During the last centuries of the Ottoman Empire, a small religious minority called the Dönme lived primarily in Salonika (present day Thessaloniki, Greece), a predominantly Jewish city known as the ‘Jerusalem of the Balkans.’ The members, who numbered about 15,000 by the early twentieth century, were disciples of Sabbatai Zevi (also known as Shabbtai Tzvi), whom they considered to be their Messiah. Zevi was a Sephardic Jewish Kabbalist who publicly converted to Islam in 1666 after the Ottoman authorities gave him the choice of conversion or execution, but continued preaching his Jewish mystical beliefs until his death in 1676. Zevi’s acolytes surreptitiously continued to follow his distinct form of Kabbalah but lived publicly as Muslims, and Ottoman authorities didn’t pry into their private lives.

At first they spoke the Sephardic language Ladino, using Hebrew for worship, but those languages were eventually superseded by Turkish.

Following the First World War and dissolution of the Ottoman Empire, the Salonika Dönme, officially considered Muslims, were forced to move to Istanbul in a Christian-Muslim population exchange between Greece and the newly established Turkish republic.
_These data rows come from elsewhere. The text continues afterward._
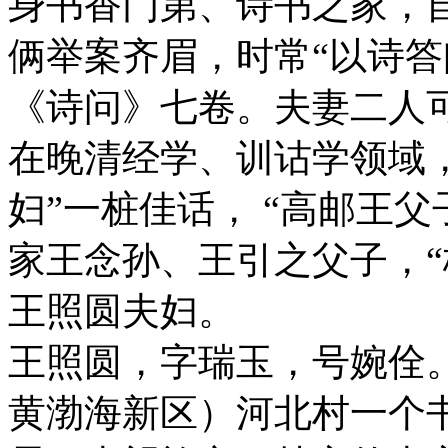
身书香门第、诗书之家，
俩举案齐眉，时常“以诗答
《诗问》七卷。夫妻二人
在晚清经学、训诂学领域
妇”一桩佳话， “高邮王
家王念孙、王引之父子，“
王照圆夫妇。
王照圆，字瑞玉，号婉佺。
黄渤海新区）河北村一个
They had to leave most of their wealth behind in Salonika and didn’t meld into the young Turkish republic, where they were viewed with suspicion and soon tarnished with scurrilous conspiracy theories. Most of them assimilated into republican society, losing their unique culture, while the few that retained their religion hid their identity from the public. “In this climate, the Dönme were extremely secretive,” Kösemen says. “Years passed, [and] these people either died, forgot their [religious practices], or hid them.”

After much research that eventually became a book, Kösemen realized that on his father’s side, he himself was one of the thousands of Turks who unknowingly have Dönme ancestry. There are still perhaps 2,000 Dönme remaining in Turkey who have maintained their identity and beliefs, though many of their religious practices have evolved with time. Due to rampant discrimination and religious obligations of secrecy, most extant Dönme conceal their identities and don’t speak to outsiders about their communities. However, The Media Line was able to meet two of their members, who spoke on condition of anonymity. Cem is from the more secularist and Judaic Kapancı sect, and Osman is from the more spiritual Karakaş sect. Both are in their forties, and neither speak for the Dönme in any official capacity.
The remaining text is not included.